The issue relating to the ban on fur imports from countries using legholds remained unresolved (see Yearbook 1995, p. 568). At the beginning of 1996, the Commission proposed an amendment to Regulation 3254/91 that would have authorized negotiations with third countries to reach a solution. By year-end, these negotiations had still not been brought to a successful conclusion.

The Netherlands began applying a ban on imports as of 1996, while other member states continued to take a wait-and-see attitude. At the same time, the ECJ rejected a request by an English importer of animals captured with legholds to defer the Regulation's application. The Court stated that the importer was aware of the possibility that such imports might become impermissible as of 1996, when the Regulation was adopted in 1991 (Case T 228/95 of 12 February).

Pascale Kromarek


4. INDIAN OCEAN COMMISSION

[Editors' Note: Since this is a first report on this organization, the present entry includes materials that predate 1996.]


(1) Introduction

The Indian Ocean Commission ("Commission de l'Océan Indien") is a regional governmental organisation of which the Comores, France/Réunion, Madagascar, Mauritius, and the Seychelles are members. The organisation was founded by Madagascar, Mauritius, and the Seychelles ( General Treaty of Cooperation Between the Member States of the Indian Ocean Commission, Treaty of Victoria of 10 January 1984). The Comores and France/Réunion joined in 1986 (Protocols of 7 January 1986).

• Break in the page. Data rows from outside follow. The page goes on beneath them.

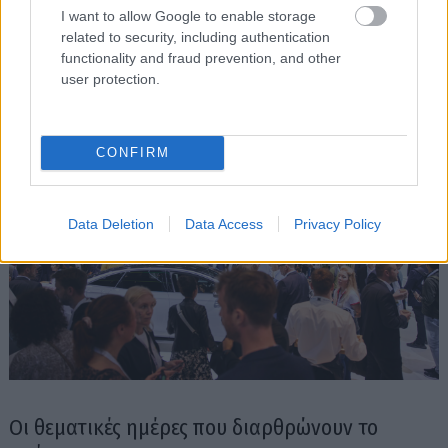
I want to allow Google to enable storage
Έχει επίσης προγραμματιστεί παιδική ψυχαγωγία
related to security, including authentication
με το DONIKKL Crew.
functionality and fraud prevention, and other
user protection.
CONFIRM
Data Deletion
Data Access
Privacy Policy
Οι θεματικές ημέρες που διαρθρώνουν το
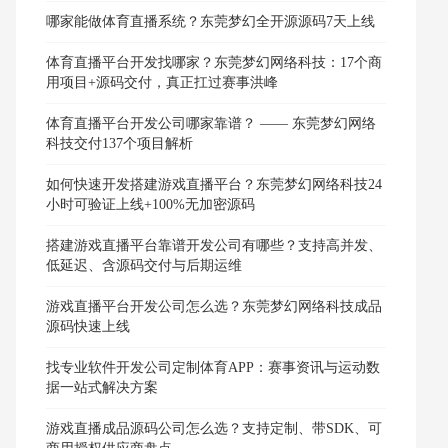
哪家能做体育直播系统？东莞梦幻全开源源码7天上线
体育直播平台开发找哪家？东莞梦幻网络科技：17个商
用项目+源码交付，真正扛过赛事洪峰
体育直播平台开发公司哪家靠谱？ —— 东莞梦幻网络
科技交付137个项目解析
如何快速开发搭建游戏直播平台？东莞梦幻网络科技24
小时可验证上线+100%无加密源码
搭建游戏直播平台靠谱开发公司有哪些？支持高并发、
低延迟、含源码交付与后期运维
游戏直播平台开发公司怎么选？东莞梦幻网络科技成品
源码快速上线
找专业软件开发公司定制体育APP：赛事资讯与运动数
据一站式解决方案
游戏直播成品源码公司怎么选？支持定制、带SDK、可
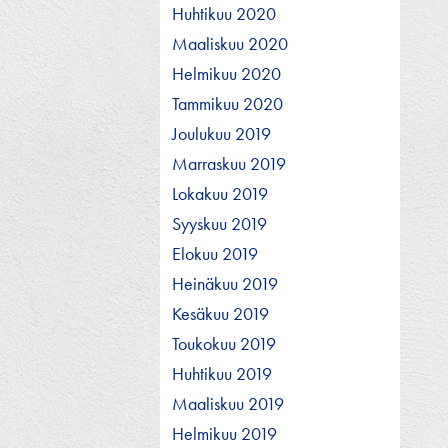
Huhtikuu 2020
Maaliskuu 2020
Helmikuu 2020
Tammikuu 2020
Joulukuu 2019
Marraskuu 2019
Lokakuu 2019
Syyskuu 2019
Elokuu 2019
Heinäkuu 2019
Kesäkuu 2019
Toukokuu 2019
Huhtikuu 2019
Maaliskuu 2019
Helmikuu 2019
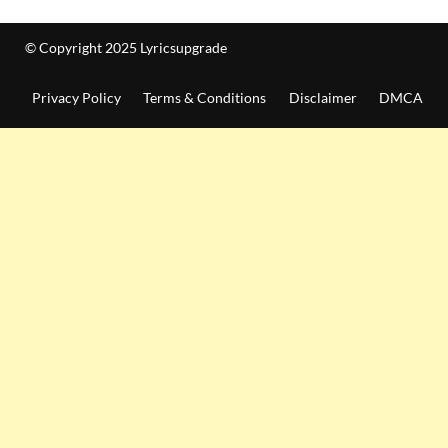
© Copyright 2025 Lyricsupgrade
Privacy Policy
Terms & Conditions
Disclaimer
DMCA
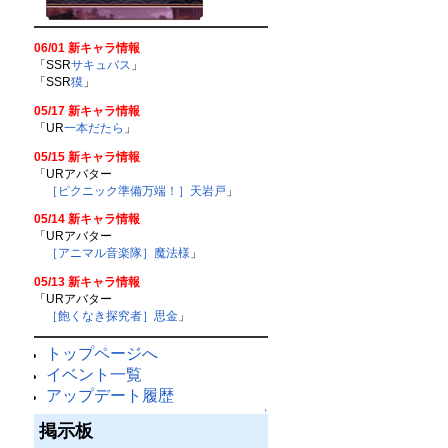
06/01 新キャラ情報
「SSR
サキュバス
」
「SSR
獏
」
05/17 新キャラ情報
「UR
一本だたら
」
05/15 新キャラ情報
「URアバター
［ピクニック準備万端！］天岩戸
」
05/14 新キャラ情報
「URアバター
［アニマル音楽隊］魔法様
」
05/13 新キャラ情報
「URアバター
［飽くなき探究者］思金
」
トップページへ
イベント一覧
アップデート履歴
↑
掲示板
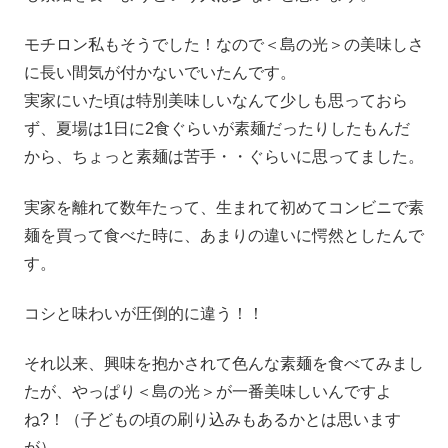
モチロン私もそうでした！なので＜島の光＞の美味しさ
に長い間気が付かないでいたんです。
実家にいた頃は特別美味しいなんて少しも思っておら
ず、夏場は1日に2食ぐらいが素麺だったりしたもんだ
から、ちょっと素麺は苦手・・ぐらいに思ってました。
実家を離れて数年たって、生まれて初めてコンビニで素
麺を買って食べた時に、あまりの違いに愕然としたんで
す。
コシと味わいが圧倒的に違う！！
それ以来、興味を抱かされて色んな素麺を食べてみまし
たが、やっぱり＜島の光＞が一番美味しいんですよ
ね?！（子どもの頃の刷り込みもあるかとは思います
が）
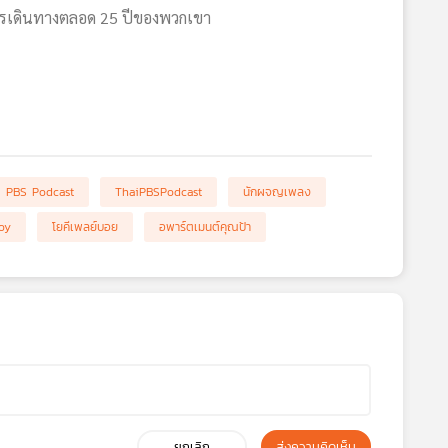
นการเดินทางตลอด 25 ปีของพวกเขา
i PBS Podcast
ThaiPBSPodcast
นักผจญเพลง
oy
โยคีเพลย์บอย
อพาร์ตเมนต์คุณป้า
ยกเลิก
ส่งความคิดเห็น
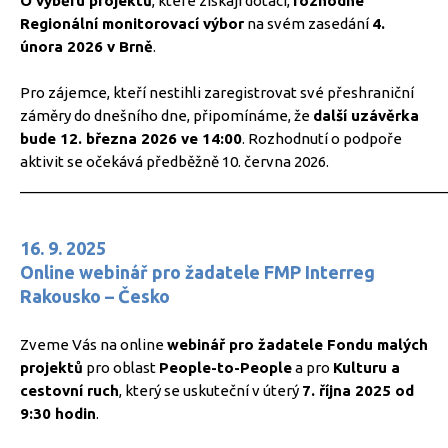
O výběru projektů
, které získají dotaci,
rozhodne
Regionální monitorovací výbor
na svém zasedání
4.
února 2026 v Brně
.
Pro zájemce, kteří nestihli zaregistrovat své přeshraniční
záměry do dnešního dne, připomínáme, že
další uzávěrka
bude 12. března 2026 ve 14:00
. Rozhodnutí o podpoře
aktivit se očekává předběžně 10. června 2026.
_____________________________________________________
16. 9. 2025
Online webinář pro žadatele FMP Interreg
Rakousko – Česko
Zveme Vás na online
webinář pro žadatele Fondu malých
projektů
pro oblast
People-to-People
a pro
Kulturu a
cestovní ruch
, který se uskuteční v úterý
7. října 2025 od
9:30 hodin
.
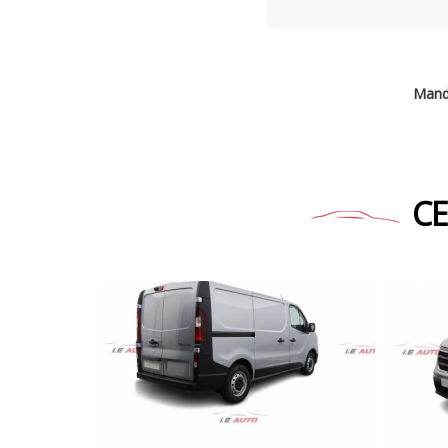
Mand
CE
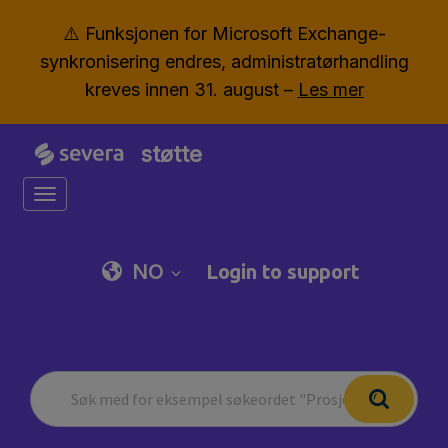
⚠️ Funksjonen for Microsoft Exchange-
synkronisering endres, administratørhandling
kreves innen 31. august –
Les mer
støtte
Toggle navigation
NO
Login to support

Article 1 of the Treaty calls for cooperation in, inter alia, the fields of agriculture, marine fisheries, and the conservation of natural resources and ecosystems. In 1996, as indeed during the first decade of the Commission's existence as a whole, environmental protection, trade, tourism, meteorology, as well as fisheries were areas covered by comprehensive cooperative programmes, all of them funded by the European Union. In carrying out its functions, the Commission may adopt "implementation protocols" and take decisions that are binding on member states. The Commission may also adopt resolutions, declarations, recommendations and statements to achieve its objectives and to ensure the implementation of the Treaty and its Protocols (Article 9, para. 2 Treaty of Victoria).